Abu Grīnāt is a historic Bedouin village which predates the State of Israel. Located south of Route 25, close to ʿArʿarah Junction, the village is home to around 2,700 people. In 1999, the Israeli government decided to recognize it and it is now one of the villages of the Neve Midbar regional council. The village contains five ancient mud and stone houses, five cisterns, two caves, and two historic cemeteries.
Within the recognised village of Abu Grīnāt there are two elementary schools and one high school. There is a clinic which supplies medical services to its inhabitants, and a mother-and-child health station.

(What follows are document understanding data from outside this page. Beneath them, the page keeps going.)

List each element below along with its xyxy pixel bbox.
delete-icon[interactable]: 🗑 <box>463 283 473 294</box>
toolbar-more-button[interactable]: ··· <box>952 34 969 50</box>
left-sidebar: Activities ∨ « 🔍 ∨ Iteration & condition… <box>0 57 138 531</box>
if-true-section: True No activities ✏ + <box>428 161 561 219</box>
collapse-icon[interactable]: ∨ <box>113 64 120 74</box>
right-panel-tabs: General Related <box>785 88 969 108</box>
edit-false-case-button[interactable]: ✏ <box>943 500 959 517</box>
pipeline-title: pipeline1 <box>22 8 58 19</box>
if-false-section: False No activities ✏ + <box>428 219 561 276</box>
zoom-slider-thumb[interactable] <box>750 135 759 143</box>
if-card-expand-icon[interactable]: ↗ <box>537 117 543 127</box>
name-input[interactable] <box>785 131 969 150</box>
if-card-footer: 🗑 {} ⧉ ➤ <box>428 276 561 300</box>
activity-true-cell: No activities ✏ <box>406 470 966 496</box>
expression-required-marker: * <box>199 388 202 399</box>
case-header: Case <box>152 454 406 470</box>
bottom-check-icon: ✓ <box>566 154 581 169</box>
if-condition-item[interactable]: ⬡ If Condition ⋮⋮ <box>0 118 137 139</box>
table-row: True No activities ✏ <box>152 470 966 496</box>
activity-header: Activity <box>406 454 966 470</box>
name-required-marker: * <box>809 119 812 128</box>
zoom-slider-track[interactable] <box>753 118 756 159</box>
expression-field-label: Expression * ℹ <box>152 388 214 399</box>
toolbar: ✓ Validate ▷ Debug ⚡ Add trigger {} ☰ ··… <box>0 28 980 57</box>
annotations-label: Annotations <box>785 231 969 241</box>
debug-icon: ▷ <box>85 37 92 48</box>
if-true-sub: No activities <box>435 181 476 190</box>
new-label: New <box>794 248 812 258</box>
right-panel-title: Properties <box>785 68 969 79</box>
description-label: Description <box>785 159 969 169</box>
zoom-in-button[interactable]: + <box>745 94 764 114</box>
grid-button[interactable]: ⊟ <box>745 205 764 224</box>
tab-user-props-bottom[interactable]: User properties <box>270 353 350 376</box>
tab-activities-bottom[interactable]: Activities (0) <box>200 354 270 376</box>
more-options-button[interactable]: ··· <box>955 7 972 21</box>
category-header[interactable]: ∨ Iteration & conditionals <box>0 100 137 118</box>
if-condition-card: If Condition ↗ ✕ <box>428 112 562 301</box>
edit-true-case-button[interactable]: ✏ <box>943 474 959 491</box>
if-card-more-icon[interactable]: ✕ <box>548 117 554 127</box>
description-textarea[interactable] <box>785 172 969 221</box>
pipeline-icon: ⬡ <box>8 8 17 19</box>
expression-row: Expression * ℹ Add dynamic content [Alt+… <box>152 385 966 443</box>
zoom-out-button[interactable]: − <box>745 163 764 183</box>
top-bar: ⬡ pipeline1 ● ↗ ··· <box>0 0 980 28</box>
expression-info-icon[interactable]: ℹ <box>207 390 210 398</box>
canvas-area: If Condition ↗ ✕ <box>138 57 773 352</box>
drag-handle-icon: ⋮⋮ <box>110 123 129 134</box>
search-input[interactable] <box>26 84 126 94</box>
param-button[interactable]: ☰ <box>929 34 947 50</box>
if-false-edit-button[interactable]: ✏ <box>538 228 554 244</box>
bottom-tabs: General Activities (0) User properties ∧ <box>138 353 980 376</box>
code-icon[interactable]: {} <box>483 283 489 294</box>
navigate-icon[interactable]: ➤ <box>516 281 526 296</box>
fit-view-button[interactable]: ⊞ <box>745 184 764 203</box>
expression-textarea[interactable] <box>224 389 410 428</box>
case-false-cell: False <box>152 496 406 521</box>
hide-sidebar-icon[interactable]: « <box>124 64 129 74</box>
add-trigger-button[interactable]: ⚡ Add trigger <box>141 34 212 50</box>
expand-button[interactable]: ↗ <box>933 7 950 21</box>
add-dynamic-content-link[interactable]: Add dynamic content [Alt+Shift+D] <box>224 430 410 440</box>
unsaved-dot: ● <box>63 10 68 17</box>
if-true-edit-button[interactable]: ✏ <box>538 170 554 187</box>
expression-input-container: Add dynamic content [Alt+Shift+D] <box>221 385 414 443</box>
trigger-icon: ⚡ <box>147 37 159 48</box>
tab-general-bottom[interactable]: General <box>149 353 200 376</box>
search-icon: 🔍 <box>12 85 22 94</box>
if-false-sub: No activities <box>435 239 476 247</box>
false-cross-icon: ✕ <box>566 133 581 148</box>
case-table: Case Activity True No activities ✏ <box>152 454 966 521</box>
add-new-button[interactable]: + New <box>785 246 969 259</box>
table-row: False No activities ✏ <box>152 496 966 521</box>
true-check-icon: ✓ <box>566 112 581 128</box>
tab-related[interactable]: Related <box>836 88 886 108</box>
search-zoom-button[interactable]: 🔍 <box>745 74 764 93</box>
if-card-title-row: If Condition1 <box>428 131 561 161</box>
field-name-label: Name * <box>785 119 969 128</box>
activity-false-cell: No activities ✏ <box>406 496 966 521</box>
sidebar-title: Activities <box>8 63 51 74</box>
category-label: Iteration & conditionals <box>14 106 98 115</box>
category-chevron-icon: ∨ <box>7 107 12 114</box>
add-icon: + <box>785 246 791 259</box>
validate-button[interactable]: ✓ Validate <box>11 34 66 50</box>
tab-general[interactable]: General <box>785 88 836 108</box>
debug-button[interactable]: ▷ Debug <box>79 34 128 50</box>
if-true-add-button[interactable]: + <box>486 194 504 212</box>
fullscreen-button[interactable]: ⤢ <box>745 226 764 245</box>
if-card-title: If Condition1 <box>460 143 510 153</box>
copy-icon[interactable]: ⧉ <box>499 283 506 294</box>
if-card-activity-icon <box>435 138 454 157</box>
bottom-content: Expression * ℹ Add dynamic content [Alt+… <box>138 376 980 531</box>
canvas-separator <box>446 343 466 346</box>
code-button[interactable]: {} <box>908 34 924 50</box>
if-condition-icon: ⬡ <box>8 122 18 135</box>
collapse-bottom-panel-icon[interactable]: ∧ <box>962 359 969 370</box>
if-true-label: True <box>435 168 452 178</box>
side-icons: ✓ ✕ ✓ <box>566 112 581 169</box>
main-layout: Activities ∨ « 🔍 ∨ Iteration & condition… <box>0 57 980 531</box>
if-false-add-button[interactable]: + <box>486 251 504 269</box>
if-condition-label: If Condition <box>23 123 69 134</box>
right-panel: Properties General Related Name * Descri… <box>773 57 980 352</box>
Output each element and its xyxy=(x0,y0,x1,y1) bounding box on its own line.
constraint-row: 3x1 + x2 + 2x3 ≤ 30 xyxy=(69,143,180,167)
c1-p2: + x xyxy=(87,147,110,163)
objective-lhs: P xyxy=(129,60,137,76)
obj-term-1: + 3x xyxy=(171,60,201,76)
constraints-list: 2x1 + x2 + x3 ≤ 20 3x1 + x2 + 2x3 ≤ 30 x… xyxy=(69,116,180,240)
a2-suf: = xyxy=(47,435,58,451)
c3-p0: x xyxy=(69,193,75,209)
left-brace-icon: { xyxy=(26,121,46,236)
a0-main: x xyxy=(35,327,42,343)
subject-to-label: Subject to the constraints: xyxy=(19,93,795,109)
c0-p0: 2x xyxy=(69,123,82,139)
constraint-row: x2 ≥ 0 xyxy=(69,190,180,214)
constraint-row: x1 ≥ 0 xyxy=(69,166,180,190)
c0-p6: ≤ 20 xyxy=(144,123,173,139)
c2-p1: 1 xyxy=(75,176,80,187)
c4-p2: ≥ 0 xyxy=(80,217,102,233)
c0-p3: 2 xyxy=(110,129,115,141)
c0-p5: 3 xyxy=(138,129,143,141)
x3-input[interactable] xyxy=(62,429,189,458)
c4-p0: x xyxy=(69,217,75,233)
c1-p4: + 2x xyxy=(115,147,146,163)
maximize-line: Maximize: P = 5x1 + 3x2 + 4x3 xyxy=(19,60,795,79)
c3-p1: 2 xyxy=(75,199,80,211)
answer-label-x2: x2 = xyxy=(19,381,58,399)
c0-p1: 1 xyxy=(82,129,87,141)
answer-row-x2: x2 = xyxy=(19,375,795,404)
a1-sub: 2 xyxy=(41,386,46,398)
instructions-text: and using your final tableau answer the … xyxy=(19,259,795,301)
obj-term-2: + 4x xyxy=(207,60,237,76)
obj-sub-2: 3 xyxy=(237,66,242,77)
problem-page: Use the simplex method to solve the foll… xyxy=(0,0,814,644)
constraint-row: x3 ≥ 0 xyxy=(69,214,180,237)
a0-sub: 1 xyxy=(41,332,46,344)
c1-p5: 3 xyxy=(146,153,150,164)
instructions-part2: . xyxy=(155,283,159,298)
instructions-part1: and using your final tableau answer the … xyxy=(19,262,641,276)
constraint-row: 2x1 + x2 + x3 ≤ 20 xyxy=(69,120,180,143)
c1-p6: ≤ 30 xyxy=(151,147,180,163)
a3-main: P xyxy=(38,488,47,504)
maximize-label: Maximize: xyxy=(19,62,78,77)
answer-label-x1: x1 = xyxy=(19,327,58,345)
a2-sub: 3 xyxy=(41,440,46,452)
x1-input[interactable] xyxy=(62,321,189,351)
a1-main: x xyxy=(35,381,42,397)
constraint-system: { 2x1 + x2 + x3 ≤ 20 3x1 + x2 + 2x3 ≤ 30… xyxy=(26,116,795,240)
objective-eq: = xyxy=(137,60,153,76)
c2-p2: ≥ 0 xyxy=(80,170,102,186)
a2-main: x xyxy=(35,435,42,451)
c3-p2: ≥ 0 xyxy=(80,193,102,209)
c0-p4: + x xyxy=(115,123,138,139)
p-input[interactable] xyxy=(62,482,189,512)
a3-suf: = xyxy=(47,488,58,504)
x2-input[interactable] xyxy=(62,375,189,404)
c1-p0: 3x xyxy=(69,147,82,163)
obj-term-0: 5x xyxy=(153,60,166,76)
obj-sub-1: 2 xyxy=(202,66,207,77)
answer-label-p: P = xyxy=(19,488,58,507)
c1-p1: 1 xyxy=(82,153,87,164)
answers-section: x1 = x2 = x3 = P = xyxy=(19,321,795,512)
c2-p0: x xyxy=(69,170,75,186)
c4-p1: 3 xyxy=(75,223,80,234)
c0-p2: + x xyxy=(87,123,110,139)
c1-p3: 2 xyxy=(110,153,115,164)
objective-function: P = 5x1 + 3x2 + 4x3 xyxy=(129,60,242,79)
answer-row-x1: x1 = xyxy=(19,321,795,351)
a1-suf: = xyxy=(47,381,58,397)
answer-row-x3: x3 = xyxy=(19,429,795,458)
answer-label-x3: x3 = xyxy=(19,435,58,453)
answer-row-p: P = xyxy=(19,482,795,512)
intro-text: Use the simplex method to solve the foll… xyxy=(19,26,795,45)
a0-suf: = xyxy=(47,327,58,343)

Despite the state’s recognition of Abu Grīnāt in 1999, the village’s houses are not connected to the national electricity grid, and its residents must make do with solar panels. Nor are the houses connected to the water system, so the villagers run water through pipes to their homes, from a connection point on the main water pipe. The houses in the village are not connected to the waste removal system, and with the exception of one road leading to the school, none of the roads are paved. Abu Grīnāt has no garbage removal services.
Abu Grīnāt has a “blue line” which defines the village’s boundaries. However, it lacks a detailed master plan, and only a few building permits have thus far been granted. During the recognition process, some of the houses in the village were left outside of the blue lines (the village boundaries), and these have been subject to the demolition policy.